Your objective:
Lower down are entries containing pictures. Copy exactly, without those pictures, the lines from the line with "Ukjend tilgangsnivå" through the line with "Dusseldorf. A studiat".

Recorded information:
======

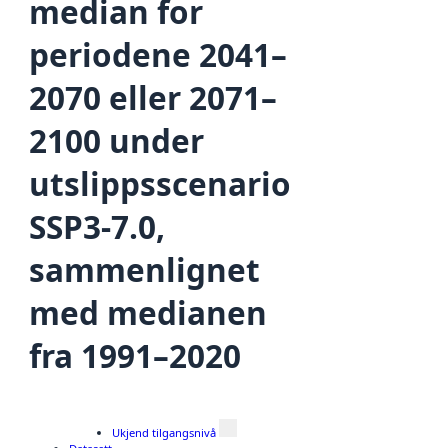
median for
periodene 2041–
2070 eller 2071–
2100 under
utslippsscenario
SSP3-7.0,
sammenlignet
med medianen
fra 1991–2020
Ukjend tilgangsnivå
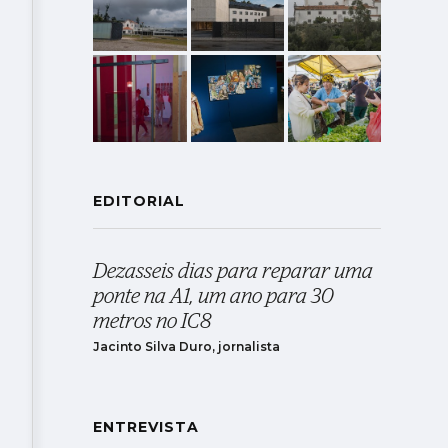
EDITORIAL
Dezasseis dias para reparar uma
ponte na A1, um ano para 30
metros no IC8
Jacinto Silva Duro, jornalista
ENTREVISTA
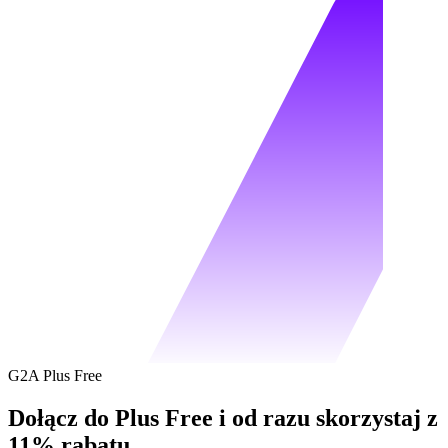
G2A Plus Free
Dołącz do Plus Free i od razu skorzystaj z
11% rabatu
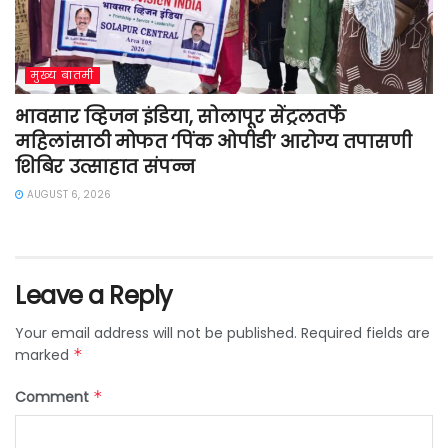
मुख्य बातमी
भावसार व्हिजन इंडिया, सोलापूर सेंट्रलतर्फे
महिलांसाठी मोफत ‘पिंक ओपीडी’ आरोग्य तपासणी
शिबिर उत्साहात संपन्न
AUGUST 6, 2026
Leave a Reply
Your email address will not be published.
Required fields are
marked
*
Comment
*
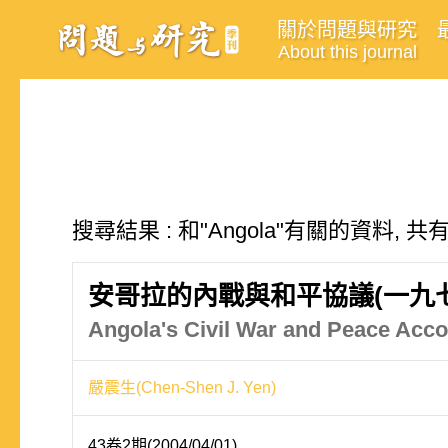
關於問題與研究
About this journal
搜尋結果 : 和"Angola"有關的資料, 共
安哥拉的內戰與和平協議(一九七
Angola's Civil War and Peace Acc
嚴震生(Chen-Shen J. Yen)
43卷2期(2004/04/01)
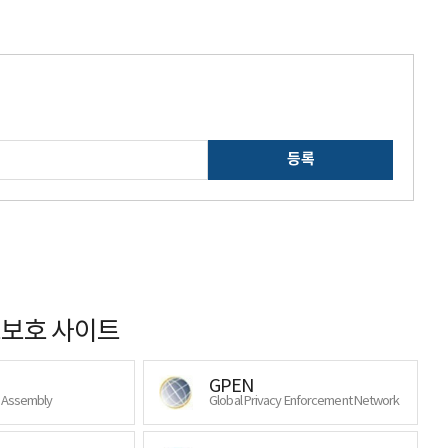
등록
보호 사이트
GPEN
y Assembly
Global Privacy Enforcement Network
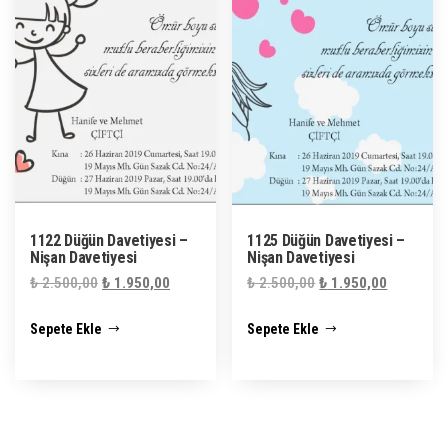
1122 Düğün Davetiyesi –
1125 Düğün Davetiyesi –
Nişan Davetiyesi
Nişan Davetiyesi
Orijinal
Şu
Orijinal
Şu
₺
2.500,00
₺
1.950,00
₺
2.500,00
₺
1.950,00
fiyat:
andaki
fiyat:
andaki
Sepete Ekle
Sepete Ekle
₺ 2.500,00.
fiyat:
₺ 2.500,00.
fiyat:
₺ 1.950,00.
₺ 1.950,0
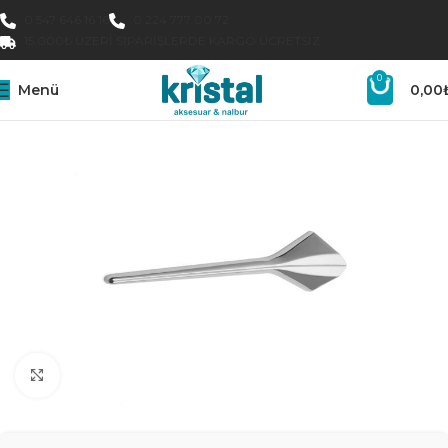
0 547 646 16 16
0 224 777 00 72
15.000₺ ÜZERI SIPARIŞLERDE KARGO ÜCRETSIZ
0
Menü
0,00
Büyütmek için tıklayın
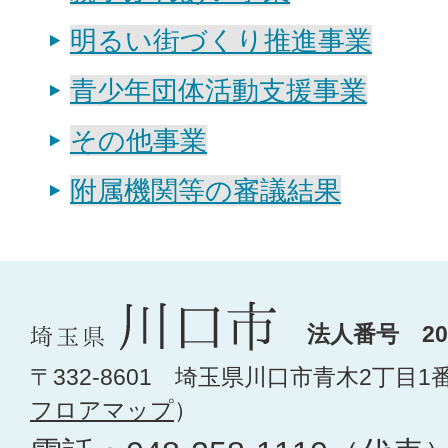
明るい街づくり推進事業
青少年団体活動支援事業
その他事業
附属機関等の審議結果
法人番号 200
〒332-8601 埼玉県川口市青木2丁目1
フロアマップ
）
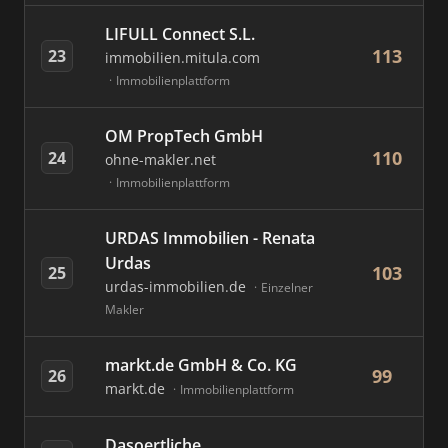
LIFULL Connect S.L.
113
23
immobilien.mitula.com
Immobilienplattform
OM PropTech GmbH
110
24
ohne-makler.net
Immobilienplattform
URDAS Immobilien - Renata
Urdas
103
25
urdas-immobilien.de
Einzelner
Makler
markt.de GmbH & Co. KG
99
26
markt.de
Immobilienplattform
Dasoertliche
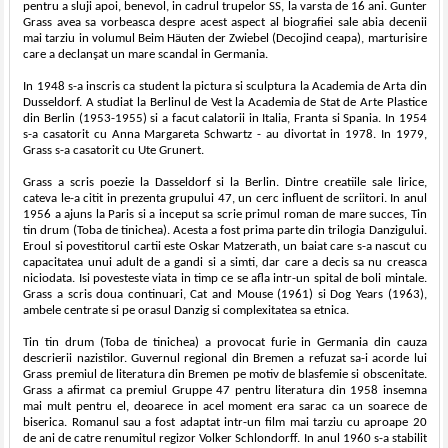
pentru a sluji apoi, benevol, in cadrul trupelor SS, la varsta de 16 ani. Gunter
Grass avea sa vorbeasca despre acest aspect al biografiei sale abia decenii
mai tarziu in volumul Beim Häuten der Zwiebel (Decojind ceapa), marturisire
care a declanşat un mare scandal in Germania.
In 1948 s-a inscris ca student la pictura si sculptura la Academia de Arta din
Dusseldorf. A studiat la Berlinul de Vest la Academia de Stat de Arte Plastice
din Berlin (1953-1955) si a facut calatorii in Italia, Franta si Spania. In 1954
s-a casatorit cu Anna Margareta Schwartz - au divortat in 1978. In 1979,
Grass s-a casatorit cu Ute Grunert.
Grass a scris poezie la Dasseldorf si la Berlin. Dintre creatiile sale lirice,
cateva le-a citit in prezenta grupului 47, un cerc influent de scriitori. In anul
1956 a ajuns la Paris si a inceput sa scrie primul roman de mare succes, Tin
tin drum (Toba de tinichea). Acesta a fost prima parte din trilogia Danzigului.
Eroul si povestitorul cartii este Oskar Matzerath, un baiat care s-a nascut cu
capacitatea unui adult de a gandi si a simti, dar care a decis sa nu creasca
niciodata. Isi povesteste viata in timp ce se afla intr-un spital de boli mintale.
Grass a scris doua continuari, Cat and Mouse (1961) si Dog Years (1963),
ambele centrate si pe orasul Danzig si complexitatea sa etnica.
Tin tin drum (Toba de tinichea) a provocat furie in Germania din cauza
descrierii nazistilor. Guvernul regional din Bremen a refuzat sa-i acorde lui
Grass premiul de literatura din Bremen pe motiv de blasfemie si obscenitate.
Grass a afirmat ca premiul Gruppe 47 pentru literatura din 1958 insemna
mai mult pentru el, deoarece in acel moment era sarac ca un soarece de
biserica. Romanul sau a fost adaptat intr-un film mai tarziu cu aproape 20
de ani de catre renumitul regizor Volker Schlondorff. In anul 1960 s-a stabilit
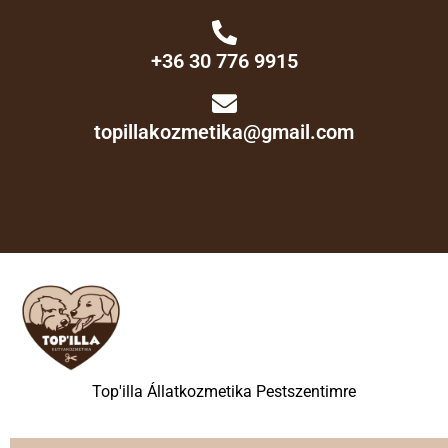
+36 30 776 9915
topillakozmetika@gmail.com
Top'illa Állatkozmetika Pestszentimre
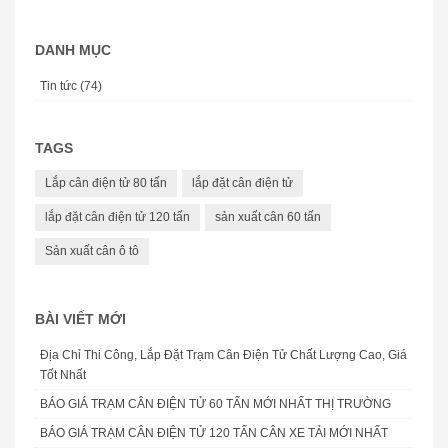
DANH MỤC
Tin tức (74)
TAGS
Lắp cân điện tử 80 tấn
lắp đặt cân điện tử
lắp đặt cân điện tử 120 tấn
sản xuất cân 60 tấn
Sản xuất cân ô tô
BÀI VIẾT MỚI
Địa Chỉ Thi Công, Lắp Đặt Trạm Cân Điện Tử Chất Lượng Cao, Giá
Tốt Nhất
BÁO GIÁ TRẠM CÂN ĐIỆN TỬ 60 TẤN MỚI NHẤT THỊ TRƯỜNG
BÁO GIÁ TRẠM CÂN ĐIỆN TỬ 120 TẤN CÂN XE TẢI MỚI NHẤT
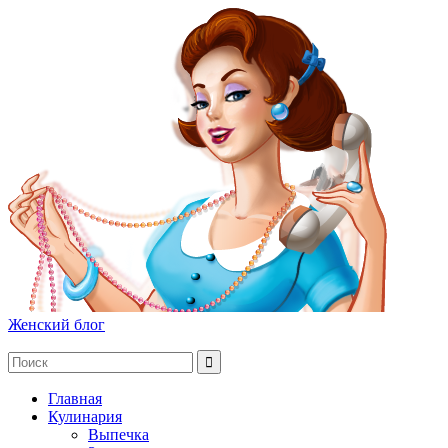
Женский блог
Главная
Кулинария
Выпечка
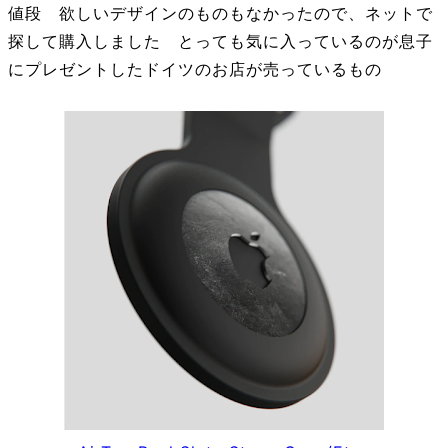
値段 欲しいデザインのものもなかったので、ネットで
探して購入しました とっても気に入っているのが息子
にプレゼントしたドイツのお店が売っているもの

======

Response:
Ukjend tilgangsnivå
EDITORIAL
Dezasseis dias para reparar uma
ponte na A1, um ano para 30
metros no IC8
Jacinto Silva Duro, jornalista
ENTREVISTA
G2A Plus Free
Dołącz do Plus Free i od razu skorzystaj z
11% rabatu
मुख्य बातमी
भावसार व्हिजन इंडिया, सोलापूर सेंट्रलतर्फे
महिलांसाठी मोफत ‘पिंक ओपीडी’ आरोग्य तपासणी
शिबिर उत्साहात संपन्न
AUGUST 6, 2026
Leave a Reply
Your email address will not be published.
Required fields are
marked
*
Comment
*
關於問題與研究
About this journal
搜尋結果 : 和"Angola"有關的資料, 共
安哥拉的內戰與和平協議(一九七
Angola's Civil War and Peace Acc
嚴震生(Chen-Shen J. Yen)
43卷2期(2004/04/01)
등록
보호 사이트
GPEN
y Assembly
Global Privacy Enforcement Network
1122 Düğün Davetiyesi –
1125 Düğün Davetiyesi –
Nişan Davetiyesi
Nişan Davetiyesi
Orijinal
Şu
Orijinal
Şu
₺
2.500,00
₺
1.950,00
₺
2.500,00
₺
1.950,00
fiyat:
andaki
fiyat:
andaki
Sepete Ekle
Sepete Ekle
₺ 2.500,00.
fiyat:
₺ 2.500,00.
fiyat:
₺ 1.950,00.
₺ 1.950,0
0 547 646 16 16
0 224 777 00 72
15.000₺ ÜZERI SIPARIŞLERDE KARGO ÜCRETSIZ
0
Menü
0,00
Büyütmek için tıklayın
明るい街づくり推進事業
青少年団体活動支援事業
その他事業
附属機関等の審議結果
法人番号 200
〒332-8601 埼玉県川口市青木2丁目1
フロアマップ
）
LIFULL Connect S.L.
113
23
immobilien.mitula.com
Immobilienplattform
OM PropTech GmbH
110
24
ohne-makler.net
Immobilienplattform
URDAS Immobilien - Renata
Urdas
103
25
urdas-immobilien.de
Einzelner
Makler
markt.de GmbH & Co. KG
99
26
markt.de
Immobilienplattform
Dasoertliche
pentru a sluji apoi, benevol, in cadrul trupelor SS, la varsta de 16 ani. Gunter
Grass avea sa vorbeasca despre acest aspect al biografiei sale abia decenii
mai tarziu in volumul Beim Häuten der Zwiebel (Decojind ceapa), marturisire
care a declanşat un mare scandal in Germania.
In 1948 s-a inscris ca student la pictura si sculptura la Academia de Arta din
Dusseldorf. A studiat la Berlinul de Vest la Academia de Stat de Arte Plastice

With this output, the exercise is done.